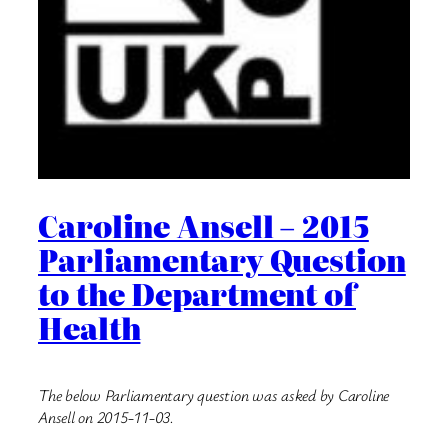
Caroline Ansell – 2015
Parliamentary Question
to the Department of
Health
The below Parliamentary question was asked by Caroline
Ansell on 2015-11-03.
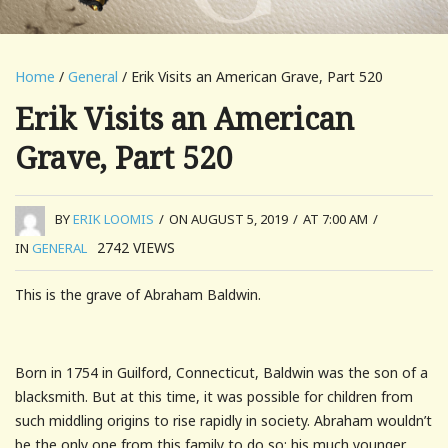
Home
/
General
/ Erik Visits an American Grave, Part 520
Erik Visits an American
Grave, Part 520
BY
ERIK LOOMIS
/
ON AUGUST 5, 2019
/
AT 7:00 AM
/
2742
VIEWS
IN
GENERAL
This is the grave of Abraham Baldwin.
Born in 1754 in Guilford, Connecticut, Baldwin was the son of a
blacksmith. But at this time, it was possible for children from
such middling origins to rise rapidly in society. Abraham wouldn’t
be the only one from this family to do so; his much younger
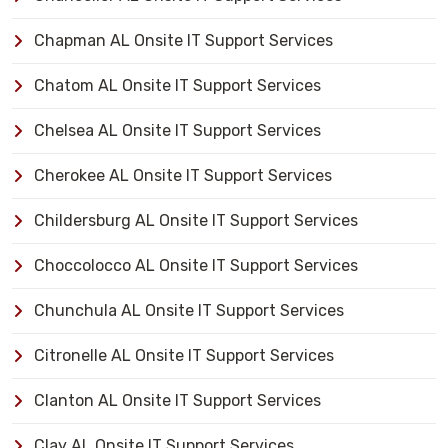
Chapman AL Onsite IT Support Services
Chatom AL Onsite IT Support Services
Chelsea AL Onsite IT Support Services
Cherokee AL Onsite IT Support Services
Childersburg AL Onsite IT Support Services
Choccolocco AL Onsite IT Support Services
Chunchula AL Onsite IT Support Services
Citronelle AL Onsite IT Support Services
Clanton AL Onsite IT Support Services
Clay AL Onsite IT Support Services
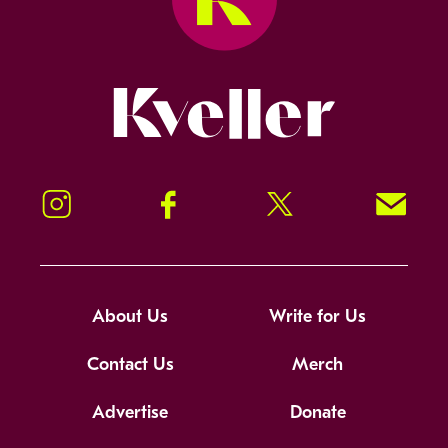
Kveller
Instagram
Facebook
Twitter
Signup!
About Us
Write for Us
Contact Us
Merch
Advertise
Donate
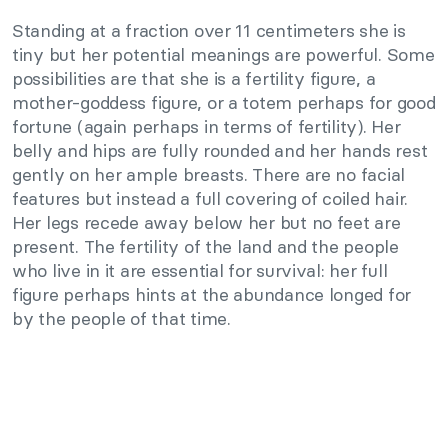
Standing at a fraction over 11 centimeters she is
tiny but her potential meanings are powerful. Some
possibilities are that she is a fertility figure, a
mother-goddess figure, or a totem perhaps for good
fortune (again perhaps in terms of fertility). Her
belly and hips are fully rounded and her hands rest
gently on her ample breasts. There are no facial
features but instead a full covering of coiled hair.
Her legs recede away below her but no feet are
present. The fertility of the land and the people
who live in it are essential for survival: her full
figure perhaps hints at the abundance longed for
by the people of that time.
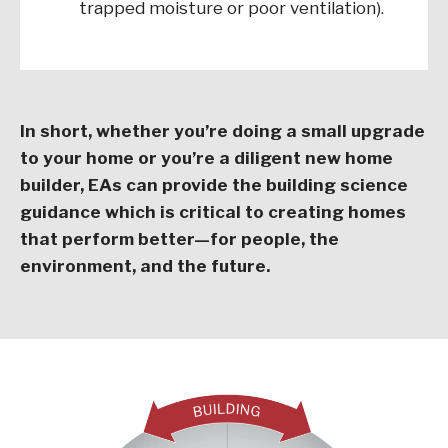
trapped moisture or poor ventilation).
In short, whether you’re doing a small upgrade
to your home or you’re a diligent new home
builder, EAs can provide the building science
guidance which is critical to creating homes
that perform better—for people, the
environment, and the future.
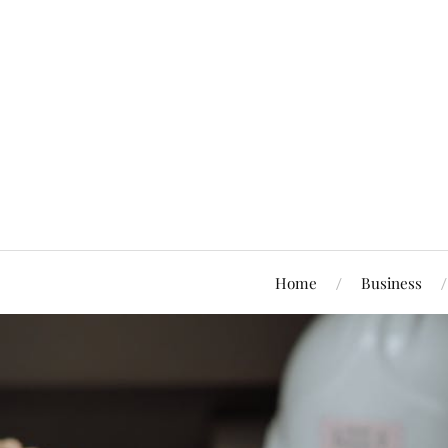
Home
Business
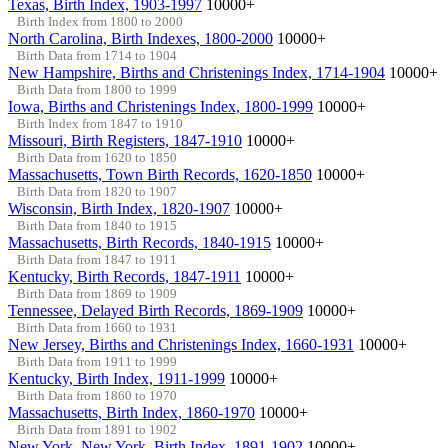
Texas, Birth Index, 1903-1997
10000+
Birth Index from 1800 to 2000
North Carolina, Birth Indexes, 1800-2000
10000+
Birth Data from 1714 to 1904
New Hampshire, Births and Christenings Index, 1714-1904
10000+
Birth Data from 1800 to 1999
Iowa, Births and Christenings Index, 1800-1999
10000+
Birth Index from 1847 to 1910
Missouri, Birth Registers, 1847-1910
10000+
Birth Data from 1620 to 1850
Massachusetts, Town Birth Records, 1620-1850
10000+
Birth Data from 1820 to 1907
Wisconsin, Birth Index, 1820-1907
10000+
Birth Data from 1840 to 1915
Massachusetts, Birth Records, 1840-1915
10000+
Birth Data from 1847 to 1911
Kentucky, Birth Records, 1847-1911
10000+
Birth Data from 1869 to 1909
Tennessee, Delayed Birth Records, 1869-1909
10000+
Birth Data from 1660 to 1931
New Jersey, Births and Christenings Index, 1660-1931
10000+
Birth Data from 1911 to 1999
Kentucky, Birth Index, 1911-1999
10000+
Birth Data from 1860 to 1970
Massachusetts, Birth Index, 1860-1970
10000+
Birth Data from 1891 to 1902
New York, New York, Birth Index, 1891-1902
10000+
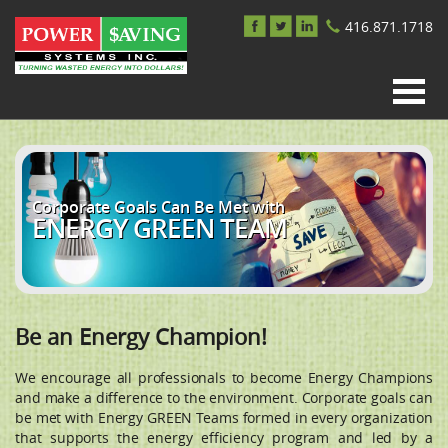
416.871.1718
Corporate Goals Can Be Met with
ENERGY GREEN TEAM
Be an Energy Champion!
We encourage all professionals to become Energy Champions
and make a difference to the environment. Corporate goals can
be met with Energy GREEN Teams formed in every organization
that supports the energy efficiency program and led by a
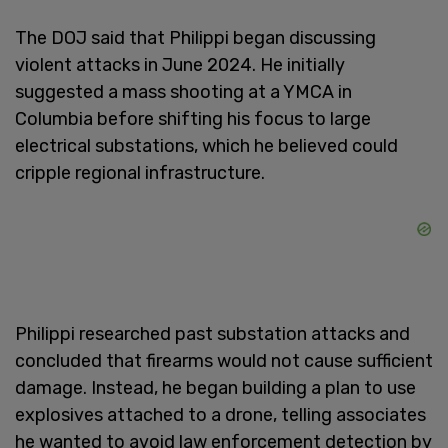
The DOJ said that Philippi began discussing
violent attacks in June 2024. He initially
suggested a mass shooting at a YMCA in
Columbia before shifting his focus to large
electrical substations, which he believed could
cripple regional infrastructure.
Philippi researched past substation attacks and
concluded that firearms would not cause sufficient
damage. Instead, he began building a plan to use
explosives attached to a drone, telling associates
he wanted to avoid law enforcement detection by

═══

# PROBLEM TO SOLVE
Transcribe, exactly and without pictures, everything in the data from the line with "present. The fertility" down to the line with "Birth Data from 1800 to 1999", both included.

# COMPLETED TASK
present. The fertility of the land and the people
who live in it are essential for survival: her full
figure perhaps hints at the abundance longed for
by the people of that time.
trapped moisture or poor ventilation).
In short, whether you’re doing a small upgrade
to your home or you’re a diligent new home
builder, EAs can provide the building science
guidance which is critical to creating homes
that perform better—for people, the
environment, and the future.
Home
Business
Texas, Birth Index, 1903-1997
10000+
Birth Index from 1800 to 2000
North Carolina, Birth Indexes, 1800-2000
10000+
Birth Data from 1714 to 1904
New Hampshire, Births and Christenings Index, 1714-1904
10000+
Birth Data from 1800 to 1999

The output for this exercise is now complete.